The Napoleonic Wars PDF Author: Alexander Mikaberidze
Publisher: Oxford University Press
ISBN: 0199394067
Category : History
Languages : en
Pages : 352

Book Description
Austerlitz, Wagram, Borodino, Trafalgar, Leipzig, Waterloo: these are the places most closely associated with the era of the Napoleonic Wars. But how did this period of nearly continuous conflict affect the world beyond Europe? The immensity of the fighting waged by France against England, Prussia, Austria, and Russia, and the immediate consequences of the tremors that spread throughout the world. In this ambitious and far-ranging work, Alexander Mikaberidze argues that the Napoleonic Wars can only be fully understood in an international perspective.
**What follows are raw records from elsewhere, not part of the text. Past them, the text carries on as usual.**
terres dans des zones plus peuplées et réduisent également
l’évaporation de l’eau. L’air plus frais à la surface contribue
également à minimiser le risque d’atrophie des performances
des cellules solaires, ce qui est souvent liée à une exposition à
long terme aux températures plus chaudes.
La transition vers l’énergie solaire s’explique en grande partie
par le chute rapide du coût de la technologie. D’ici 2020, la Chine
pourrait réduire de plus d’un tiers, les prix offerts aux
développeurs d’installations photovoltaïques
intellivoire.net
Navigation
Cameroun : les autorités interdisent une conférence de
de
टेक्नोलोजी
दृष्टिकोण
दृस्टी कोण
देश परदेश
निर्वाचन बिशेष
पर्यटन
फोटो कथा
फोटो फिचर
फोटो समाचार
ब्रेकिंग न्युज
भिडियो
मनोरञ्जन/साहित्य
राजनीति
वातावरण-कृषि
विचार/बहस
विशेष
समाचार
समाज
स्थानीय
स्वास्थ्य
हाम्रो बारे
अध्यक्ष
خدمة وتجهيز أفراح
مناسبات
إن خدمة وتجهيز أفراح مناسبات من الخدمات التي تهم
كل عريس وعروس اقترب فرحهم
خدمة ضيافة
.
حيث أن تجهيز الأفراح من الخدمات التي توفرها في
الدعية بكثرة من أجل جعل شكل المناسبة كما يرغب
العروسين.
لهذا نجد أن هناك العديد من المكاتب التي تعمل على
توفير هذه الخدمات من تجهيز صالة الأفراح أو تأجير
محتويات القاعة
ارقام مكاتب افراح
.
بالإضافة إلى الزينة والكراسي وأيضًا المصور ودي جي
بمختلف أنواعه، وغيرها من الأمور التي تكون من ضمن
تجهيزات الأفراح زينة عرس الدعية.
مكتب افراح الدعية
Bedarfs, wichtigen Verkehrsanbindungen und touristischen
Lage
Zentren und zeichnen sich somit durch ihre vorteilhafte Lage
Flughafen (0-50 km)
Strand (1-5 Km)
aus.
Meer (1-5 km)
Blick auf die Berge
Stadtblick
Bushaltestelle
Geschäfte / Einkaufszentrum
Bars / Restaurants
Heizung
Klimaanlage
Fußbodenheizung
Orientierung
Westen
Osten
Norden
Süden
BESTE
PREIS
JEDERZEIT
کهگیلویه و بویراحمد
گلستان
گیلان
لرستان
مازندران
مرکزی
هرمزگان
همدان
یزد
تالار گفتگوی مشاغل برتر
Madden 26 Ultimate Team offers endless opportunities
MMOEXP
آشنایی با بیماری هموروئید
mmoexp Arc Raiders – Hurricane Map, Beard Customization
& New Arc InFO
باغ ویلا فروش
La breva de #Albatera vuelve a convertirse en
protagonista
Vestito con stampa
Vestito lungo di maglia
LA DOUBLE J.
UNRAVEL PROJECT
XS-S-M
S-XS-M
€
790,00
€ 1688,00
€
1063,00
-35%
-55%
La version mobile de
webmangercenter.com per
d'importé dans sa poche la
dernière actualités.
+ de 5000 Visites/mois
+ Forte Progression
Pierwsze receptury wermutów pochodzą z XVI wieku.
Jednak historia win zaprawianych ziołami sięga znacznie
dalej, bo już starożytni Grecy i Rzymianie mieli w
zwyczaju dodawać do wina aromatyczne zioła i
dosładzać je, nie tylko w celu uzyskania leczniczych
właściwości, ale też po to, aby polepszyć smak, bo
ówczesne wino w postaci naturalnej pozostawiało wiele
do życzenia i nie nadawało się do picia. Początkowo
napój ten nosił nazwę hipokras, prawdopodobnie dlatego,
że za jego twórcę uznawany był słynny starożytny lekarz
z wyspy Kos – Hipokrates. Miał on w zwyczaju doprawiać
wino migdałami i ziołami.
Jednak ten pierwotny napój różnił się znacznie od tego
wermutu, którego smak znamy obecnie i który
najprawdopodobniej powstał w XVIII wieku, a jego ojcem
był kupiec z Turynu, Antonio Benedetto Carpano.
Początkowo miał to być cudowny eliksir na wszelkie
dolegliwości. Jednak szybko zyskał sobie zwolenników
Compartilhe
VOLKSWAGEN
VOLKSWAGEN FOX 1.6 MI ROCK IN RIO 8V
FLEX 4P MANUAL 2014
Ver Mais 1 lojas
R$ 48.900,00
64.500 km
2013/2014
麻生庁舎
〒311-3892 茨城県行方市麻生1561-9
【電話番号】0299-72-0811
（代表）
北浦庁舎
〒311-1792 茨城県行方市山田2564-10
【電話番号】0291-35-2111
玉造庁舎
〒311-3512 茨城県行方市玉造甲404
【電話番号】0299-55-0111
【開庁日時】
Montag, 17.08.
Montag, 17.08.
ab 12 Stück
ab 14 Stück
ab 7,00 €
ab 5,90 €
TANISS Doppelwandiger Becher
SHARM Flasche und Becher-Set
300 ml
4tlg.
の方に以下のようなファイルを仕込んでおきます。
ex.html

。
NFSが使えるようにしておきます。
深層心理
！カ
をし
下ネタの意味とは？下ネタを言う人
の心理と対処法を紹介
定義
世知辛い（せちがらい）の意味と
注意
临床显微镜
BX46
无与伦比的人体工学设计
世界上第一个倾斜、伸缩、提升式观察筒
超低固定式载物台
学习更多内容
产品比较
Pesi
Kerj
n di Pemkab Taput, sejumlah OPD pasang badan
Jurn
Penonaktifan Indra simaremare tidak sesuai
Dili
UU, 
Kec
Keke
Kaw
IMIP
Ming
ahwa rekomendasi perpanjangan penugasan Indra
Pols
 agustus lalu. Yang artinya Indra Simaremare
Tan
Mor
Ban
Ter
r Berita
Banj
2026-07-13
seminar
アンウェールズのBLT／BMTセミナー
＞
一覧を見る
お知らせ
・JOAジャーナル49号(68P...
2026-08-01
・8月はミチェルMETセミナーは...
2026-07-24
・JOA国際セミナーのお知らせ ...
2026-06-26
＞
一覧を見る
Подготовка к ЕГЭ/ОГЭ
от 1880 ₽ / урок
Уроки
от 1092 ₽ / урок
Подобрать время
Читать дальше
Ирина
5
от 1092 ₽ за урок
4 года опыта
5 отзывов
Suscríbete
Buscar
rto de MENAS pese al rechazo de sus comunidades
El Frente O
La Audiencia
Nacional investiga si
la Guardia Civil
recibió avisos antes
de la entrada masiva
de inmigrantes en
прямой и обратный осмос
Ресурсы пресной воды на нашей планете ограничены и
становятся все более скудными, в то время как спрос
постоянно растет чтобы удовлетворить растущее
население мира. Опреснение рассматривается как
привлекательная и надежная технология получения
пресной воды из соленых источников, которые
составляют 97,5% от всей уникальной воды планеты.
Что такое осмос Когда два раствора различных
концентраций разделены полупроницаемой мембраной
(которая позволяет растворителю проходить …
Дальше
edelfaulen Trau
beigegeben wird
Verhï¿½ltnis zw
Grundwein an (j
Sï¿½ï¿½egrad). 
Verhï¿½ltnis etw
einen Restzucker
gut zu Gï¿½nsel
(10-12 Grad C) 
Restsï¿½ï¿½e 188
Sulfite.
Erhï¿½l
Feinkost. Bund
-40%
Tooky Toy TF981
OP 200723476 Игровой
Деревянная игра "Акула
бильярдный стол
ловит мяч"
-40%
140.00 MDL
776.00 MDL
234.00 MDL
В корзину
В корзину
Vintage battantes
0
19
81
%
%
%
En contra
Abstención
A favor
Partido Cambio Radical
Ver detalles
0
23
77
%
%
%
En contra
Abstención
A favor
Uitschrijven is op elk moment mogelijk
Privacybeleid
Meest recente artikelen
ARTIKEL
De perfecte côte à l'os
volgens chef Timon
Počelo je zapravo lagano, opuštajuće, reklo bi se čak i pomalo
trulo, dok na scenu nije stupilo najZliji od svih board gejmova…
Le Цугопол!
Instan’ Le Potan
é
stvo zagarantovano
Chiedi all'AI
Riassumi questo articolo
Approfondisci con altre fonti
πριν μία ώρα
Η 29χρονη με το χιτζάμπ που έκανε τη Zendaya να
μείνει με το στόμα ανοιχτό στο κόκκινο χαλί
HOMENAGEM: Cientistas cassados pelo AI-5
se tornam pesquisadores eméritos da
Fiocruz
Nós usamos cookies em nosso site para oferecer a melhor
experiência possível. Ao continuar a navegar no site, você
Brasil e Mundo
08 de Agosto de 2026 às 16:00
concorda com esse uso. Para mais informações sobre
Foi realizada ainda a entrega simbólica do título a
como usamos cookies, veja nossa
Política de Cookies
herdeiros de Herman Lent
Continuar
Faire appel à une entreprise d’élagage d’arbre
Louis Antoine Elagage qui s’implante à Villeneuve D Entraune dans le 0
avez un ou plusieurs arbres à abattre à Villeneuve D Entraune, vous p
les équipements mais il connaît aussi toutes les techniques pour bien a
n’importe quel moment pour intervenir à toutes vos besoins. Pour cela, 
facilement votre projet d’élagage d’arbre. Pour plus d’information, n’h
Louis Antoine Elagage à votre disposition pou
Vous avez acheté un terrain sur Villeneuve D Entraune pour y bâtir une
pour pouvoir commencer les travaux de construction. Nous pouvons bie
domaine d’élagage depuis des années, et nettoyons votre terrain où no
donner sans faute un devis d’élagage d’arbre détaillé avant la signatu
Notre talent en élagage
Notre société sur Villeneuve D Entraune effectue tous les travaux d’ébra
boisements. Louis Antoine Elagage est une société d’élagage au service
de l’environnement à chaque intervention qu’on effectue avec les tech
France struggled for dominance not only on the plains of Europe but also in the Americas, West and South Africa, Ottoman Empire, Iran, India, Indonesia, the Philippines, Mediterranean Sea, and the Atlantic and Indian Oceans. Taking specific regions in turn, Mikaberidze discusses major political-military events around the world and situates geopolitical decision-making within its long- and short-term contexts. From the British expeditions to Argentina and South Africa to the Franco-Russian maneuvering in the Ottoman Empire, the effects of the French Revolution and Napoleonic Wars would shape international affairs well into the next century. In Egypt, the wars led to the rise of Mehmed Ali and the emergence of a powerful state; in North America, the period transformed and enlarged the newly established United States; and in South America, the Spanish colonial empire witnessed the start of national-liberation movements that ultimately ended imperial control. Skillfully narrated and deeply researched, here at last is the global history of the period, one that expands our view of the Napoleonic Wars and their role in laying the foundations of the modern world.